In a note to his separate concurring opinion in White, Justice Grodin observed that Insurance Code section 790.03, subdivision (h)(5) “apparently contemplates that evidence of settlement offers will come in as part of the means of proving a violation of the statutory duty imposed.   Although the Legislature has not explicitly addressed the common law tort of breach of the implied duty of good faith and fair dealing [alleged in White ], from a policy standpoint there appears to be no difference between the common law duty and the statutory duty imposed by Insurance Code section 790.03, subdivision (h) as regards admissibility of settlement offers.  (White v. Western Title Ins. Co., supra, 40 Cal.3d 870, 891, fn. 2, 221 Cal.Rptr. 509, 710 P.2d 309.)

In our case, as in White, the medical report prepared by Tashma, if false as alleged by plaintiffs, is merely evidence which shows defendants were not evaluating and seeking to resolve the decedent's claim fairly and in good faith.  (Id. at p. 888, 221 Cal.Rptr. 509, 710 P.2d 309.)   Plaintiffs' cause of action against Tashma for statutory bad faith (Ins.Code, § 790.03, subd. (h)(5)) is not precluded by the provisions of Civil Code section 47, subdivision (2).


The judgment is reversed.   Appellants are awarded costs on appeal.

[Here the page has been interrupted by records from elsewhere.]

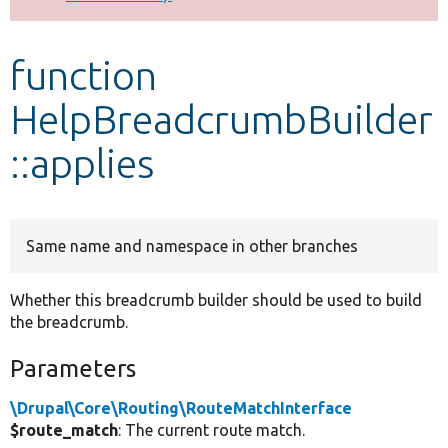
Develop for Drupal
function
HelpBreadcrumbBuilder
::applies
Same name and namespace in other branches
Whether this breadcrumb builder should be used to build
the breadcrumb.
Parameters
\Drupal\Core\Routing\RouteMatchInterface
$route_match
: The current route match.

1.   Insurance Code section 790.03, subdivision (h)(5) provides:  “The following are hereby defined as unfair methods of competition and unfair and deceptive acts or practices in the business of insurance․  [¶] (h) Knowingly committing or performing with such frequency as to indicate a general business practice any of the following unfair claims settlement practices:  ․ [¶] (5) Not attempting in good faith to effectuate prompt, fair, and equitable settlements of claims in which liability has become reasonably clear.”

2.   The plaintiff's position in Carden was similar to that of the plaintiff in Mercury Casualty Co. v. Superior Court, supra, 179 Cal.App.3d 1027, 225 Cal.Rptr. 100.   In Carden, rather than entering into the complained of settlement, the plaintiff could have proceeded to trial and there used cross-examination to reveal the accountant's bias or the inadequacy of his methods or credentials, and presented his own evidence that his practice had no goodwill value.   Instead, he chose to, in effect, collaterally attack the settlement to which he had agreed.

3.   Evidence Code section 1152, subdivision (a) provides:  “Evidence that a person has, in compromise or from humanitarian motives, furnished or offered or promised to furnish money ․ to another who has sustained ․ loss or damage, as well as any conduct or statements made in negotiation thereof, is inadmissible to prove his liability for the loss or damage or any part of it.”

DANIELSON, Associate Justice.

KLEIN, P.J., and ARABIAN, J., concur.